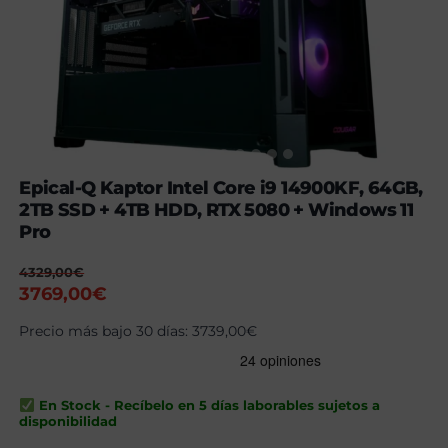
Epical-Q Kaptor Intel Core i9 14900KF, 64GB,
2TB SSD + 4TB HDD, RTX 5080 + Windows 11
Pro
4329,00
€
El
El
3769,00
€
precio
precio
Precio más bajo 30 días:
3739,00
€
original
actual
era:
es:
4329,00€.
3769,00€.
En Stock - Recíbelo en 5 días laborables sujetos a
disponibilidad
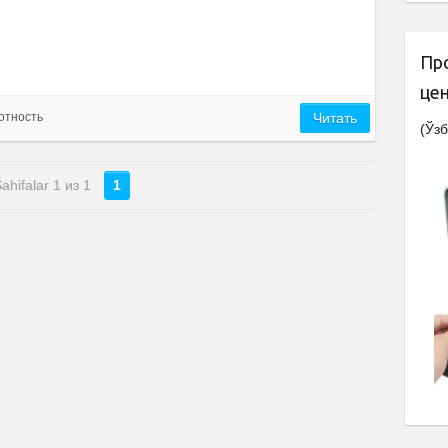
Пр
це
отность
Читать
(Ўзб
ahifalar 1 из 1
1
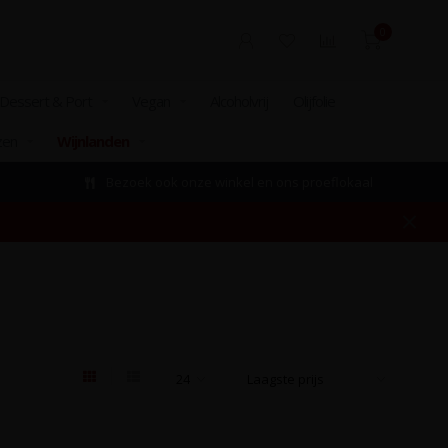
0
Dessert & Port
Vegan
Alcoholvrij
Olijfolie
zen
Wijnlanden
Bezoek ook onze winkel en ons proeflokaal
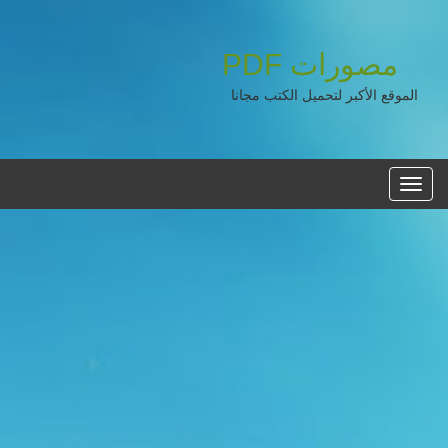
مصورات
PDF
الموقع الأكبر لتحميل الكتب مجانا
القائمه
الرئيسية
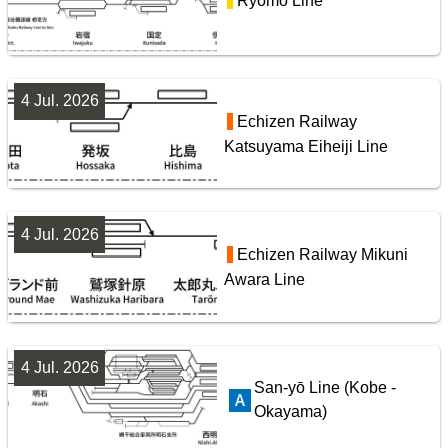
Ryōmō Line
9
4 Jul. 2026
Echizen Railway
Katsuyama Eiheiji Line
4 Jul. 2026
Tobu Railway Isesaki Line
東武鉄道配線略図1975
Echizen Railway Mikuni
Awara Line
楽天市場
書泉
メロンブックス
BOOTH
10
4 Jul. 2026
San-yō Line (Kobe -
Okayama)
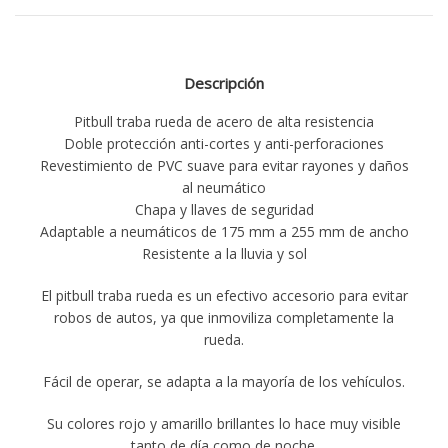
Descripción
Pitbull traba rueda de acero de alta resistencia
Doble protección anti-cortes y anti-perforaciones
Revestimiento de PVC suave para evitar rayones y daños
al neumático
Chapa y llaves de seguridad
Adaptable a neumáticos de 175 mm a 255 mm de ancho
Resistente a la lluvia y sol
El pitbull traba rueda es un efectivo accesorio para evitar
robos de autos, ya que inmoviliza completamente la
rueda.
Fácil de operar, se adapta a la mayoría de los vehículos.
Su colores rojo y amarillo brillantes lo hace muy visible
tanto de día como de noche.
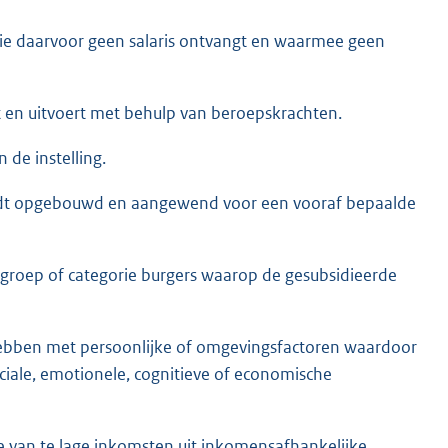
n die daarvoor geen salaris ontvangt en waarmee geen
eert en uitvoert met behulp van beroepskrachten.
de instelling.
rdt opgebouwd en aangewend voor een vooraf bepaalde
roep of categorie burgers waarop de gesubsidieerde
 hebben met persoonlijke of omgevingsfactoren waardoor
ociale, emotionele, cognitieve of economische
ie van te lage inkomsten uit inkomensafhankelijke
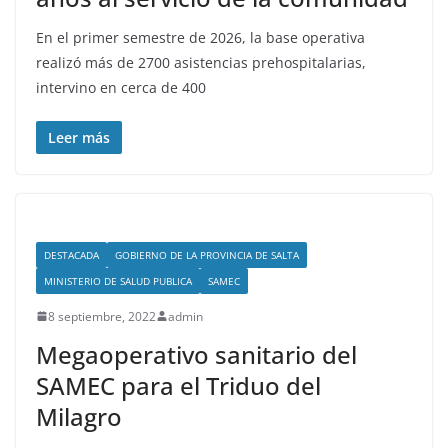
En el primer semestre de 2026, la base operativa
realizó más de 2700 asistencias prehospitalarias,
intervino en cerca de 400
Leer más
DESTACADA
GOBIERNO DE LA PROVINCIA DE SALTA
MINISTERIO DE SALUD PUBLICA
SAMEC
8 septiembre, 2022
admin
Megaoperativo sanitario del
SAMEC para el Triduo del
Milagro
==============================
• **Task objective**: Leave out any pictures, please, and quote only the lines from the top of the data through the line that contains "disponibilidad".

• **Solution to the exercise**:
Epical-Q Kaptor Intel Core i9 14900KF, 64GB,
2TB SSD + 4TB HDD, RTX 5080 + Windows 11
Pro
4329,00
€
El
El
3769,00
€
precio
precio
Precio más bajo 30 días:
3739,00
€
original
actual
era:
es:
4329,00€.
3769,00€.
En Stock - Recíbelo en 5 días laborables sujetos a
disponibilidad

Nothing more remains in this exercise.